Thats what people do say but i have never had experience of a bad coat after cliping. Like you said each to their own. I think people will have differing opinions on how they feel about clipping in summer


----------



## truffles (8 April 2007)

http://www.horseandhound.co.uk/forums/showthreaded.php/Cat/0/Number/1911856/an/0/page/2#1911856

Might help.


----------



## vickers22 (8 April 2007)

get one of those rubber curry combs-works fabby to get hair out!xx


----------



## helpplease (8 April 2007)

A  round rubber curry comb used in circular motions all over the body, then followed by a metal scraper then a flicky dandy brush.
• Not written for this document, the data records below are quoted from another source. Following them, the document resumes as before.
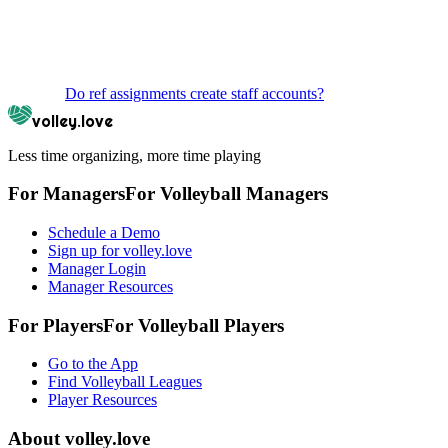
Do ref assignments create staff accounts?
volley.love
Less time organizing, more time playing
For Managers
For
Volleyball
Managers
Schedule a Demo
Sign up for volley.love
Manager Login
Manager Resources
For Players
For
Volleyball
Players
Go to the App
Find Volleyball Leagues
Player Resources
About
volley.love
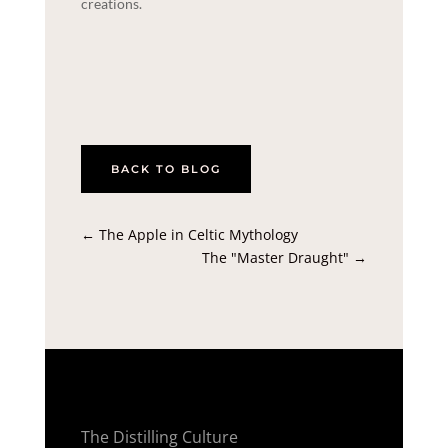
creations.
BACK TO BLOG
←
The Apple in Celtic Mythology
The "Master Draught"
→
The Distilling Culture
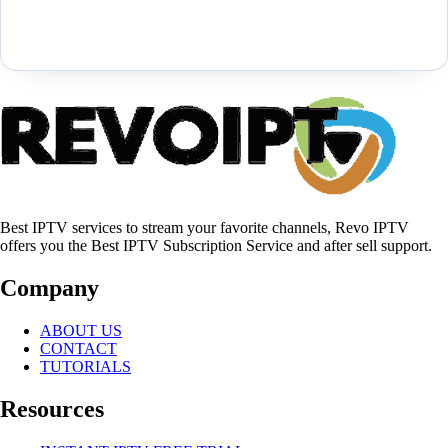
Best IPTV services to stream your favorite channels, Revo IPTV
offers you the Best IPTV Subscription Service and after sell support.
Company
ABOUT US
CONTACT
TUTORIALS
Resources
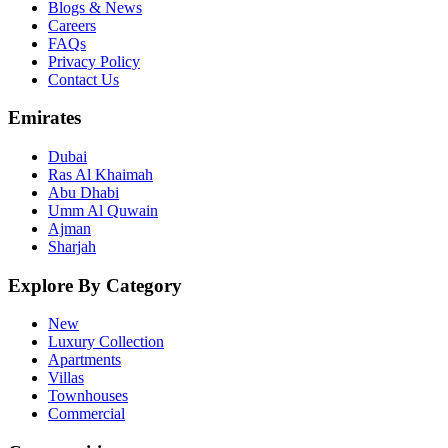
Blogs & News
Careers
FAQs
Privacy Policy
Contact Us
Emirates
Dubai
Ras Al Khaimah
Abu Dhabi
Umm Al Quwain
Ajman
Sharjah
Explore By Category
New
Luxury Collection
Apartments
Villas
Townhouses
Commercial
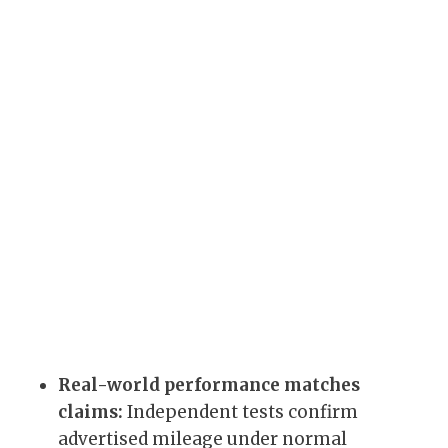
Real-world performance matches
claims:
Independent tests confirm
advertised mileage under normal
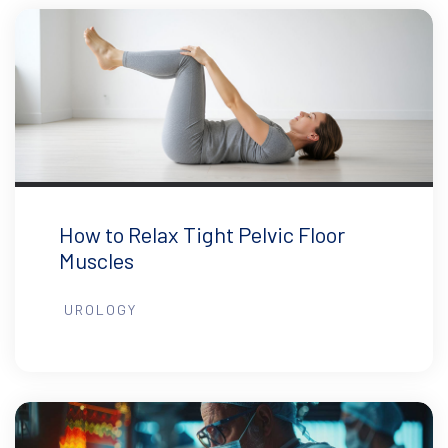
How to Relax Tight Pelvic Floor
Muscles
UROLOGY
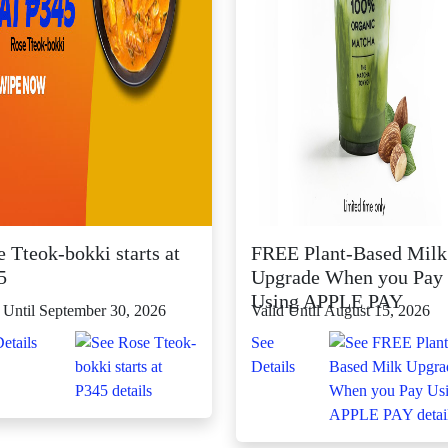
 Tteok-bokki starts at
FREE Plant-Based Milk
5
Upgrade When you Pay
Using APPLE PAY
 Until September 30, 2026
Valid Until August 15, 2026
etails
See
Details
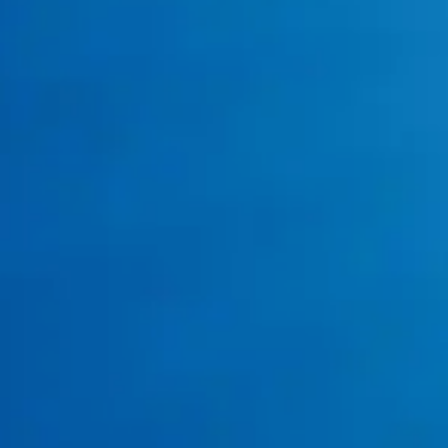
Water Heater Repair
water heater repair
and replacement
General Plumbing
residential plumbing services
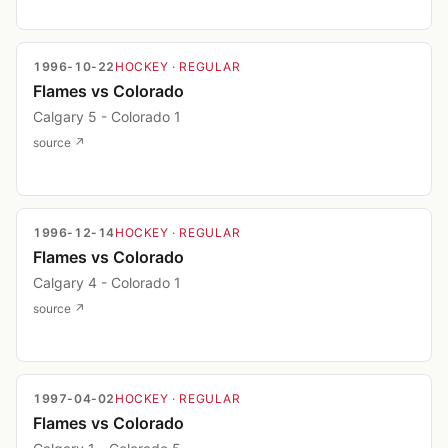
1996-10-22
HOCKEY
· REGULAR
Flames vs Colorado
Calgary 5 - Colorado 1
source ↗
1996-12-14
HOCKEY
· REGULAR
Flames vs Colorado
Calgary 4 - Colorado 1
source ↗
1997-04-02
HOCKEY
· REGULAR
Flames vs Colorado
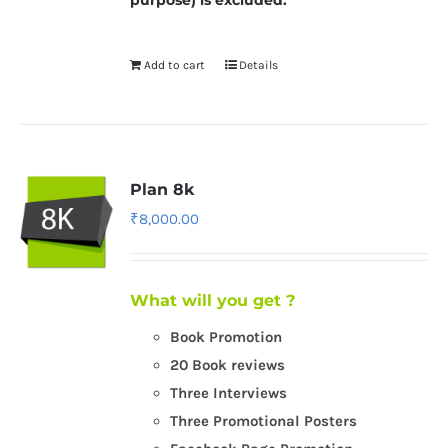
purpose) is excluded.
Add to cart
Details
Plan 8k
₹
8,000.00
What will you get ?
Book Promotion
20 Book reviews
Three Interviews
Three Promotional Posters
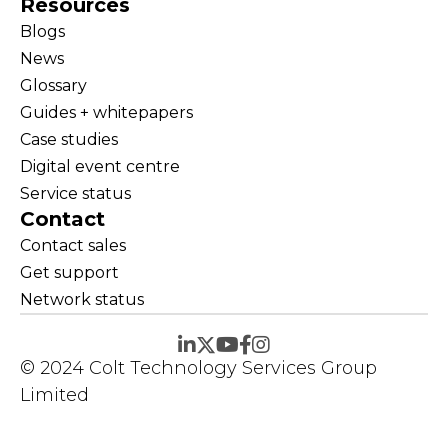
Resources
Blogs
News
Glossary
Guides + whitepapers
Case studies
Digital event centre
Service status
Contact
Contact sales
Get support
Network status
© 2024 Colt Technology Services Group
Limited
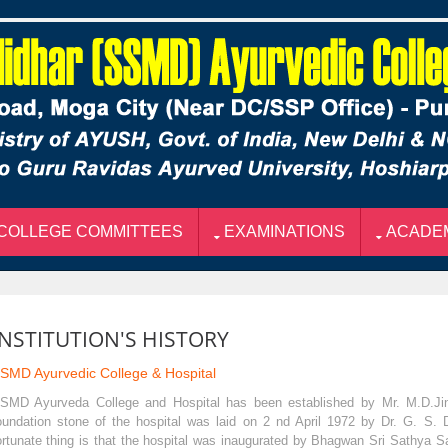
COLLEGE COMMITTEES
EXAMINATIONS
ACADE
INSTITUTION'S HISTORY
SMD Ayurvedic College & Hospital
SMD Ayurveda College and Hospital has been established by Mr. M.D.Jind
oundation stone of the hospital was laid on 2 nd April 1972 by Dr. G. S. 
ortunate thing is that the hospital was inaugurated by Bhagwan Sri Sathya Sa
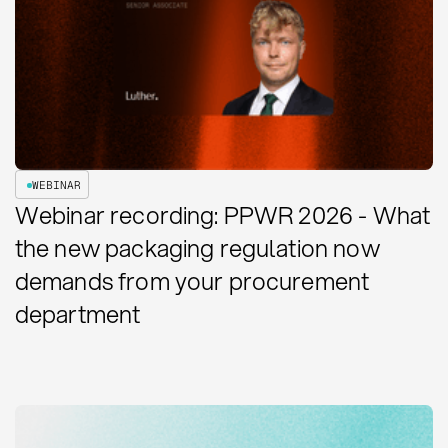
WEBINAR
Webinar recording: PPWR 2026 - What
the new packaging regulation now
demands from your procurement
department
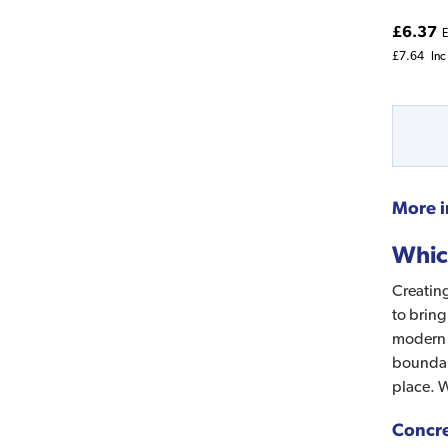
£6.37
E
£7.64
Inc
More i
Whic
Creating
to bring
modern l
boundari
place. W
Concre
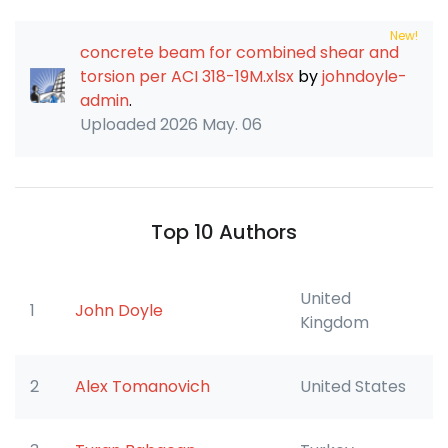
New!
concrete beam for combined shear and
torsion per ACI 318-19M.xlsx
by
johndoyle-
admin
.
Uploaded
2026 May. 06
Top 10 Authors
United
1
John Doyle
Kingdom
2
Alex Tomanovich
United States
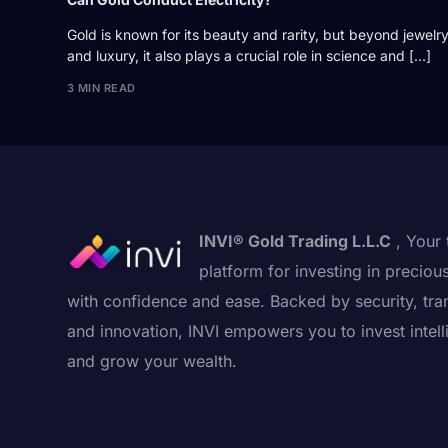
Gold is known for its beauty and rarity, but beyond jewelr
and luxury, it also plays a crucial role in science and […]
3 MIN READ
INVI® Gold Trading L.L.C
, Your 
platform for investing in preciou
with confidence and ease. Backed by security, tra
and innovation, INVI empowers you to invest intell
and grow your wealth.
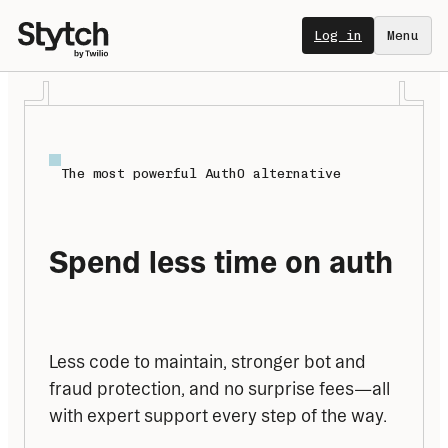
Log in
Menu
The most powerful Auth0 alternative
Spend less time on auth
Less code to maintain, stronger bot and 
fraud protection, and no surprise fees—all 
with expert support every step of the way.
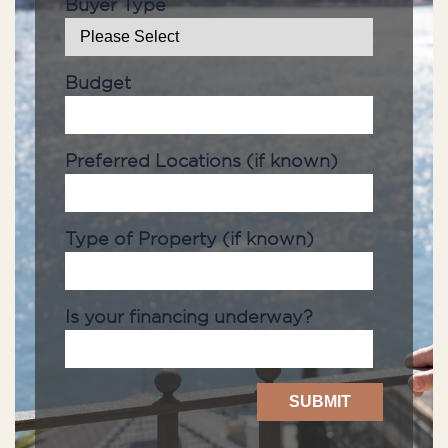
Buyer Type
Budget
Preferred Locations (if known)
Type of Property (if known)
Is your financing underway?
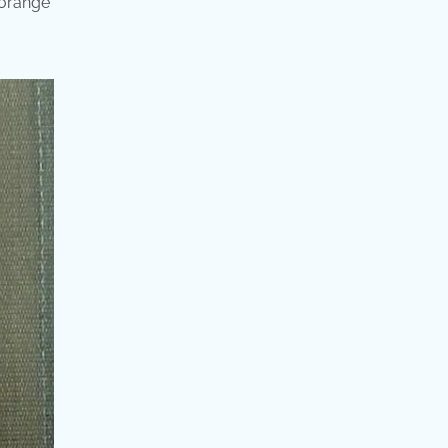
 orange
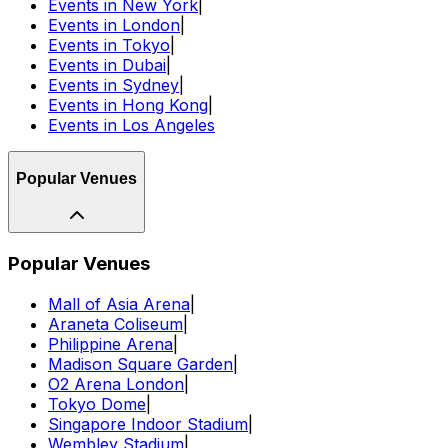
Events in New York
|
Events in London
|
Events in Tokyo
|
Events in Dubai
|
Events in Sydney
|
Events in Hong Kong
|
Events in Los Angeles
Popular Venues
Popular Venues
Mall of Asia Arena
|
Araneta Coliseum
|
Philippine Arena
|
Madison Square Garden
|
O2 Arena London
|
Tokyo Dome
|
Singapore Indoor Stadium
|
Wembley Stadium
|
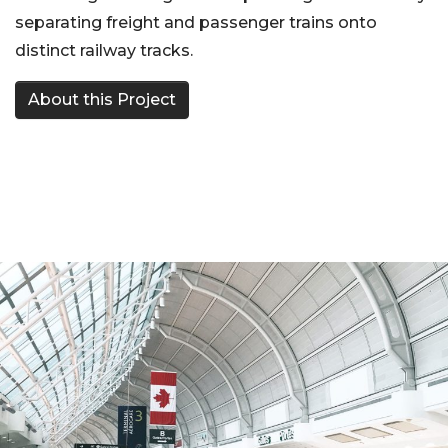
separating freight and passenger trains onto
distinct railway tracks.
About this Project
Also, adding soya oil to the diet seems to speed up coat transistions. 
My boy grows a heavy thick winter coat, and takes months to get rid of his - these are the only things that work (and lots of rolling, but that's his method, not mine!).


----------



## SpruceRI (8 April 2007)

Gave my shettie a full clip today. He was so relieved!


----------



## Weezy (8 April 2007)

I happily clip all year round if the horse warrants it!  The only reason not to clip late is if you want to show.


----------



## flyingfeet (8 April 2007)

Metal shedding blade - best thing since sliced bread!

Also takes ingrained hair out of rugs!


----------



## dieseldog (8 April 2007)

[ QUOTE ]
OH.... THOUGHT IF YOU CLIPPED NOW YOU MAY DO HARM TO THEIR LOVELY SUMMER COATS...  EACH TO THEIR OWN I GUESS XX 
	
	
		
		
	


	





[/ QUOTE ]

I never clipped a horse this late before, but I only got her about 2 weeks ago and she wasn't clipped. If I rode her for 10 minutes she was sweating profusly, not because she was unfit just because she was so hot, even stood in the stable she was sweating so I clipped her. Just didn't think it could be very pleasent for her being like that


----------



## WishfulThinker (8 April 2007)

Ive found a good few hours without a rug on seems to help!  Beau is out without his now 24/7 and loads of his winter fluff has come out, but his summer coat is annoyingly long!!


----------